Pull every line with "Coach" from the data.

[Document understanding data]
= = = = = = =

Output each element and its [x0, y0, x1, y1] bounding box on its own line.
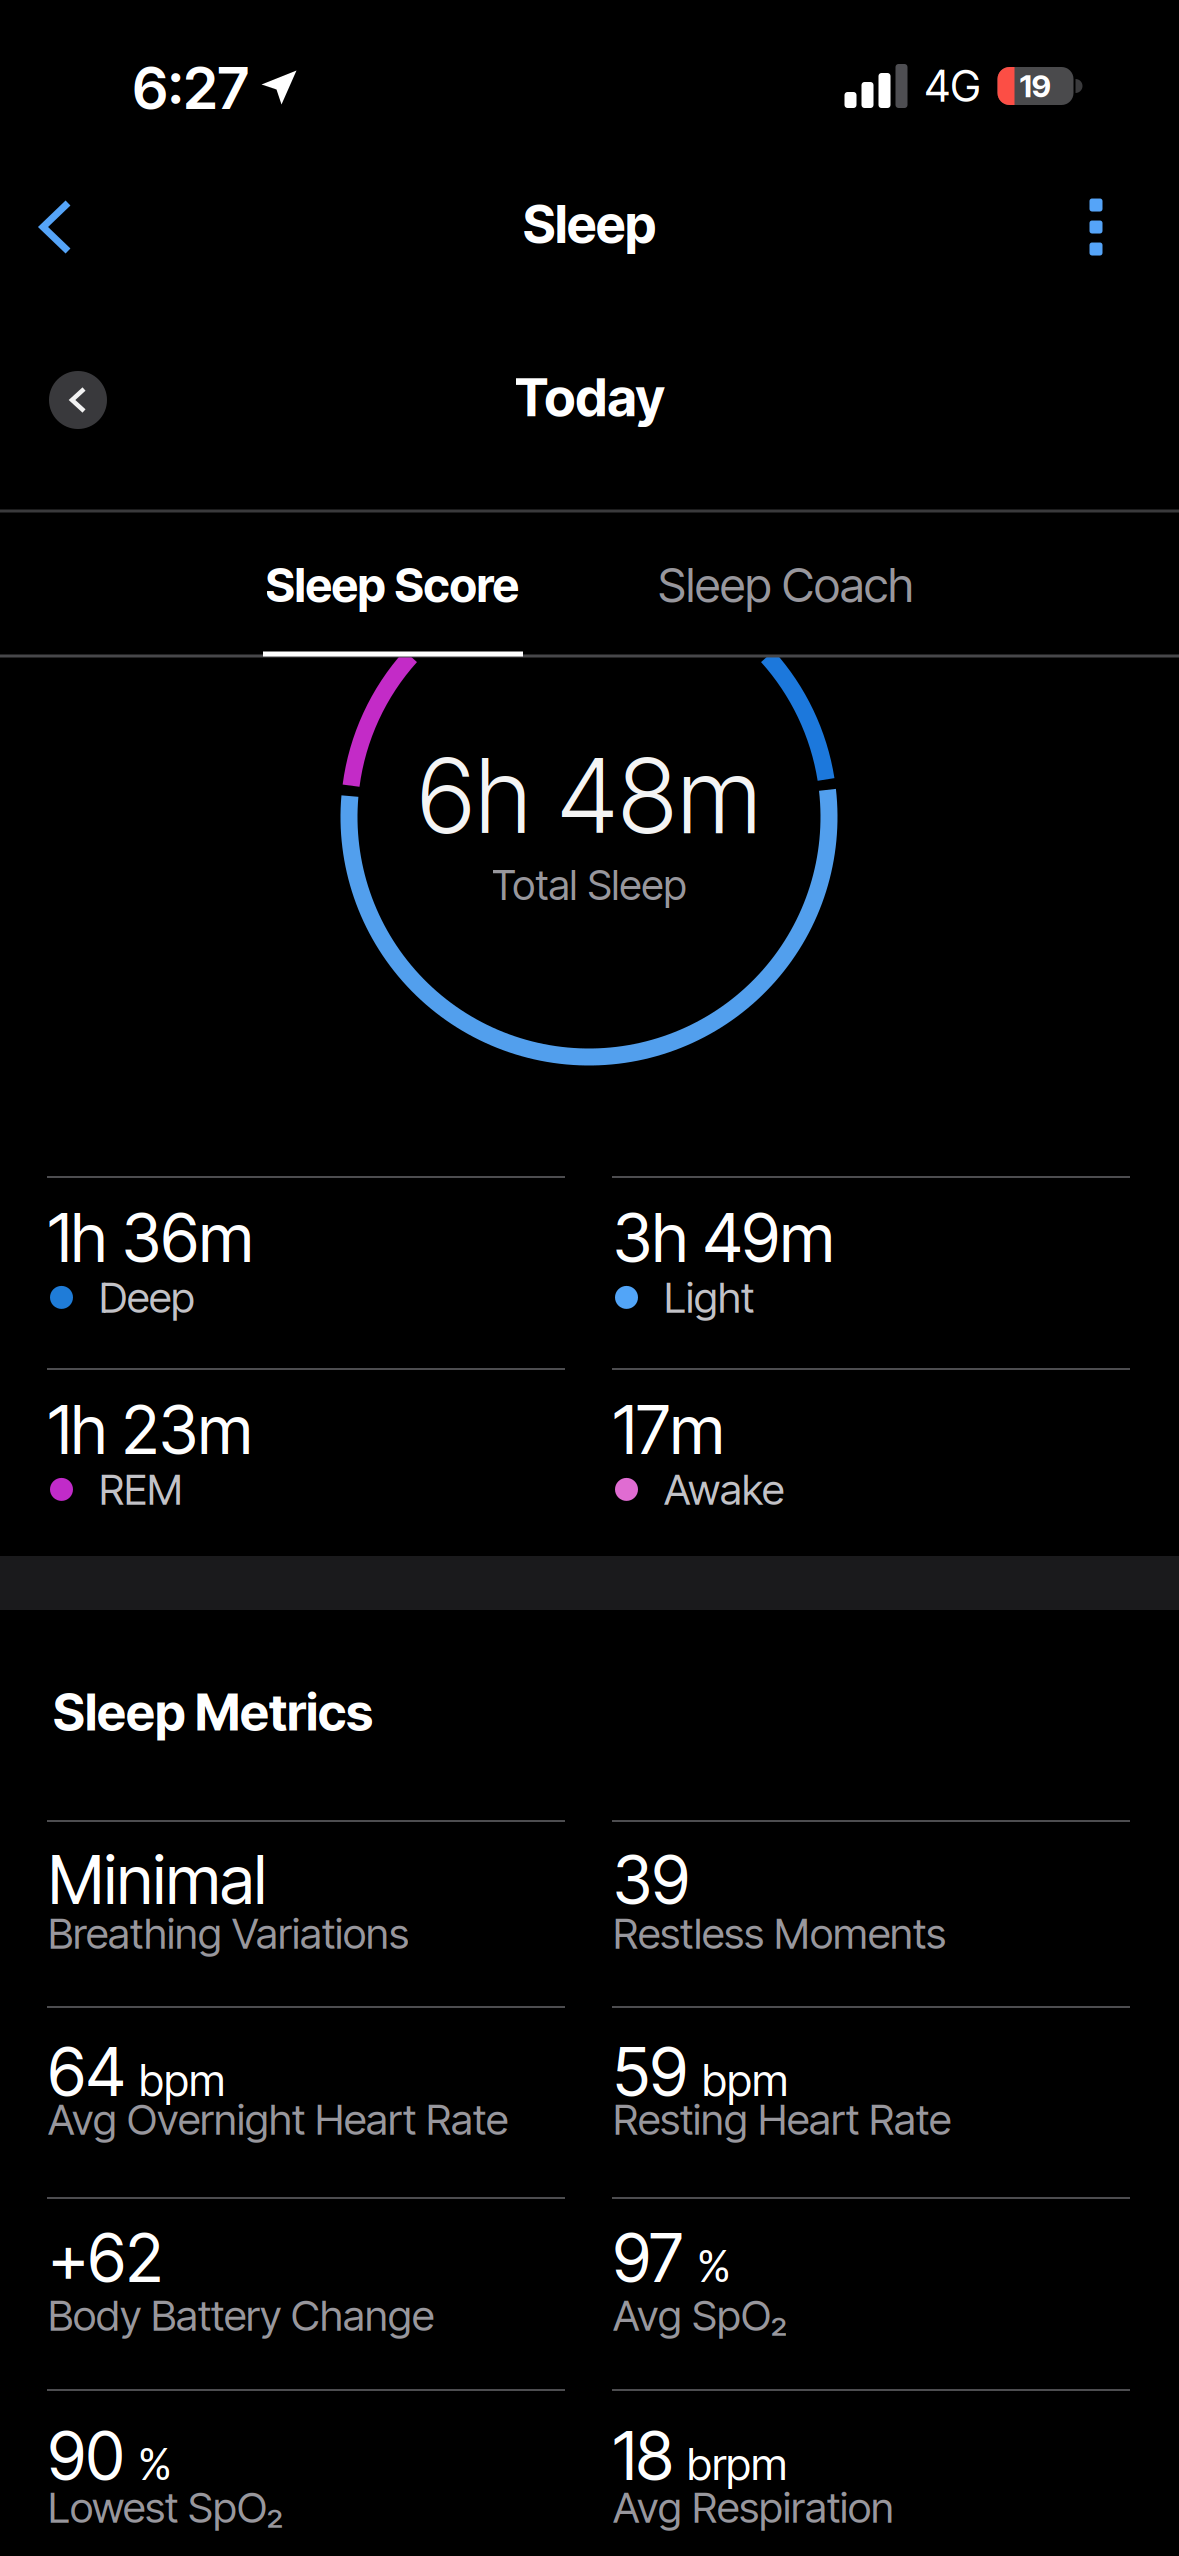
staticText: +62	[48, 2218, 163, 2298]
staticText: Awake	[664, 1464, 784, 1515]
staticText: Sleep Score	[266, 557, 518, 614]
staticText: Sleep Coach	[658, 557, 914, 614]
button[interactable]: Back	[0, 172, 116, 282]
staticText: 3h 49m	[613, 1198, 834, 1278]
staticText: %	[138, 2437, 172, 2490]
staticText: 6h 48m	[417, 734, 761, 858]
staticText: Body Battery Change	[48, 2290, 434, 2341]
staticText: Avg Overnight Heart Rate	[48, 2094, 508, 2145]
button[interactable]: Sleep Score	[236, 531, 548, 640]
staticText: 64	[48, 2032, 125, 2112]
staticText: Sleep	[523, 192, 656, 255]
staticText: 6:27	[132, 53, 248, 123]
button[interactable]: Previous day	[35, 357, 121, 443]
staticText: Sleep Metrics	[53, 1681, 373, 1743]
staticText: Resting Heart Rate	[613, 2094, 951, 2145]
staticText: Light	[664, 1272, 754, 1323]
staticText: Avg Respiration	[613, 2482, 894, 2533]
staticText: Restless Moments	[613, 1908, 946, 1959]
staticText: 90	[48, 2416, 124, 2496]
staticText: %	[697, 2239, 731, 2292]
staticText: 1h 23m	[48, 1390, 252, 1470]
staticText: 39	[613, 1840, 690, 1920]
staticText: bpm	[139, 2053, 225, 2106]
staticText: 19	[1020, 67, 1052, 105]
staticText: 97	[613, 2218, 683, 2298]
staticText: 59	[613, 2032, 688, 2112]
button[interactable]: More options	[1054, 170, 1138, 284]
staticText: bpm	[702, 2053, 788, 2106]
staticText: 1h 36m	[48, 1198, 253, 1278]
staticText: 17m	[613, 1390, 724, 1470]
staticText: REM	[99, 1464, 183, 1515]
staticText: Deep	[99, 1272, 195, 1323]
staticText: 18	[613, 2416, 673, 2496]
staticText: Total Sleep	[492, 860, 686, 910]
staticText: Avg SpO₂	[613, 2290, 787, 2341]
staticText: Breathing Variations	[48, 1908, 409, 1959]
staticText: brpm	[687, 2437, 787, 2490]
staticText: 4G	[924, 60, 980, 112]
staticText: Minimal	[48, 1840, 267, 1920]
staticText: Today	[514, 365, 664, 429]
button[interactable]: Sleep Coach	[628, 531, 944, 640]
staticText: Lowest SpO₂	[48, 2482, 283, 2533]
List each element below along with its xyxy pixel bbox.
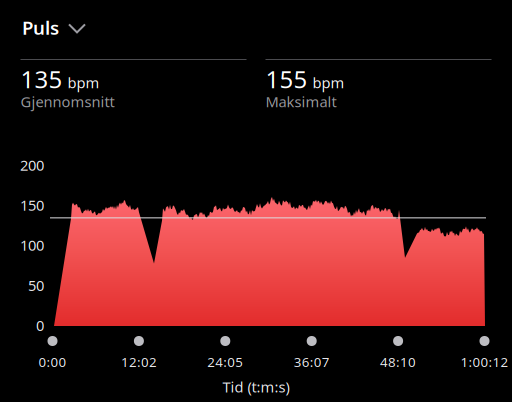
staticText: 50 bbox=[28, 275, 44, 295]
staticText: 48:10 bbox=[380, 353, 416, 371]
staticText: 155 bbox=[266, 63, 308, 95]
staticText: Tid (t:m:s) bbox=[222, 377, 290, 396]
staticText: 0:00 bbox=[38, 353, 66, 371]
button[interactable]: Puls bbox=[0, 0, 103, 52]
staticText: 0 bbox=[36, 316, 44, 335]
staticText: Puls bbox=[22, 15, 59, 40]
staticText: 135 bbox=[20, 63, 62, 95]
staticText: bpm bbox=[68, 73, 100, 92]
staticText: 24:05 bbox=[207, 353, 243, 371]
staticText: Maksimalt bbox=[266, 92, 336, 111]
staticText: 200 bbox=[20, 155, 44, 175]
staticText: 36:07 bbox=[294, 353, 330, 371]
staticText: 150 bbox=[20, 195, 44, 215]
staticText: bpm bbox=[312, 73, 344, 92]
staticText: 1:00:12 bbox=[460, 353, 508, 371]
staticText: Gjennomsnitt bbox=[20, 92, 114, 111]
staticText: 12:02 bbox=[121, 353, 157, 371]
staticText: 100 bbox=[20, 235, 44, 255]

= = = = = = =

**Result of this exercise**
staticText: Sleep Coach	[658, 557, 914, 614]
button[interactable]: Sleep Coach	[628, 531, 944, 640]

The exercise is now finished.